Two Lives Collide at the Ball Park on Father’s Day

My two lives collided today when we took the boys to Tropicana Field for a game between the Rays and the Marlins. It’s still weird going back to that place.

Did you ever go back to your old high school for a visit in the years shortly after graduation? You feel like an interloper in a place that once was so familiar. Even though they might greet you with warm handshakes and smiles, you know it’s only for a minute because there are other, more-pressing demands at hand. You are no longer an integral part of the décor. Everyone has moved on without you.

It’s like that when I go back to the Trop, the place I used to call my office.

This was the AP version of Father’s Day for the DadScribe family: A near-sellout crowd saw the Rays defeat the Marlins, 3-0, on the strength of seven shutout innings for starting pitcher Alex Cobb and a leadoff home run for center fielder B.J. Upton.

The optional write-through would lead with my sons going off for an hour with their mom to play in the many kid-themed areas they’ve stuffed the Trop with over the years. Meanwhile, I popped into the press box for a quick chat with an old acquaintance or two. I didn’t bother the other writers, because they were busy. They had other, more-pressing matters at hand. I’m no longer an integral part of the décor.

So, we all went to the ball game. A co-worker has access to fantastic tickets in the lower bowl, slightly down the first-base line behind home plate and about 10 rows from the field. This was good, because there’s no way the boys would’ve been able to follow the game from the nosebleeds. Come to think of it, though, My younger son could’ve done exactly what he did at those seats if we’d been in the upper deck – play round after round of Angry Birds on my old iPhone. At least my older son was a bit more engaged. When Upton hit his homer, he jumped out of his seat and pumped his fists. I’m sure it had as much to do with the general air of excitement around him as it did his actual reaction to the hit, but it was a great moment, nonetheless.

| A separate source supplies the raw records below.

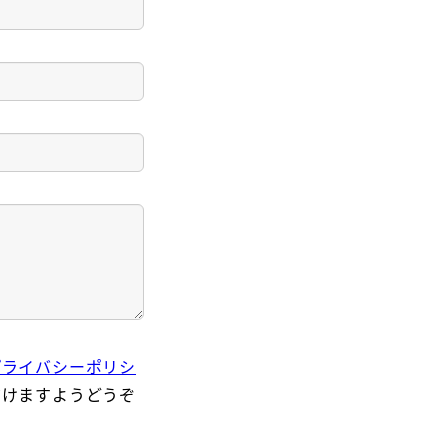
プライバシーポリシ
だけますようどうぞ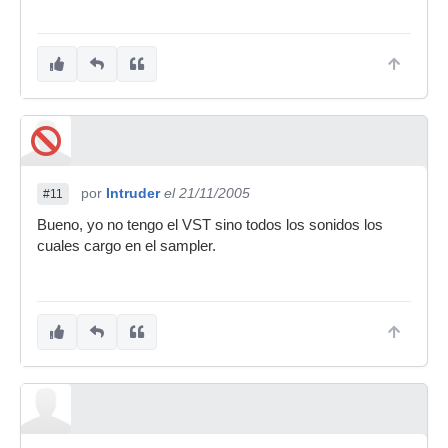
por
Intruder
el 21/11/2005
#11
Bueno, yo no tengo el VST sino todos los sonidos los
cuales cargo en el sampler.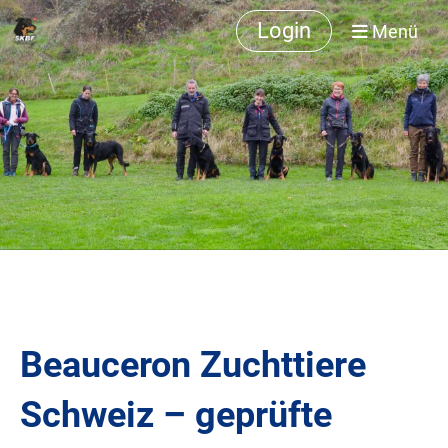
Login
Menü
Beauceron Zuchttiere
Schweiz – geprüfte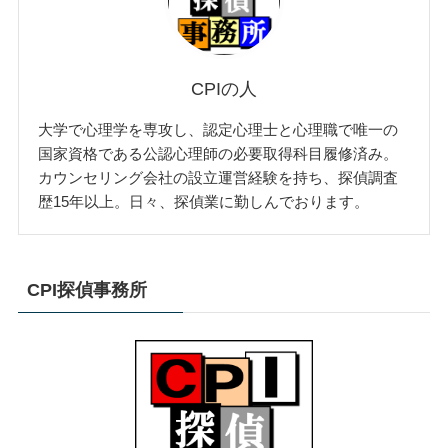
CPIの人
大学で心理学を専攻し、認定心理士と心理職で唯一の
国家資格である公認心理師の必要取得科目履修済み。
カウンセリング会社の設立運営経験を持ち、探偵調査
歴15年以上。日々、探偵業に勤しんでおります。
CPI探偵事務所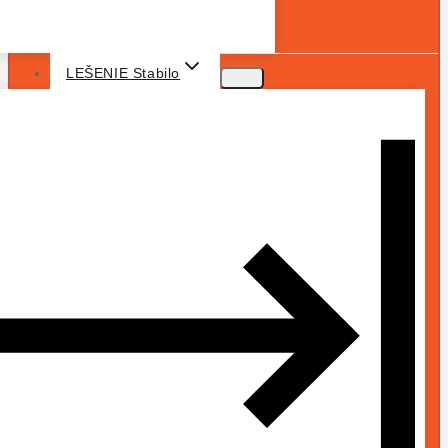
LEŠENIE Stabilo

The best moment had nothing to do with the game. During the pregame circus at the Trop, dancing girls toss t-shirts and little foam baseballs into the stands (The ghosts of Branch Rickey and Kenesaw Mountain Landis are surely tormented by the fact that, in the 21st century, dancing girls throw t-shirts and little foam balls into the stands during pregame). One of the little foam balls landed at the feet of an elderly gentleman a few rows in front of us. He picked it up, made his way to our seats, smiled, and wordlessly handed the ball to my older son. We thanked him, and my kid immediately stood up and tossed me the ball. Then he held out his hands for me to throw it back to him. That’s right. Our first game of catch at an actual major-league stadium came courtesy of those dancing girls and that kindly old man. Another great moment in a day full of them.

Still … every now and then, I couldn’t help gazing over my left shoulder at the press box. Before the game, as they went through the usual loud and (frankly) obnoxious pregame preparations, I pointed out the press box to my older son.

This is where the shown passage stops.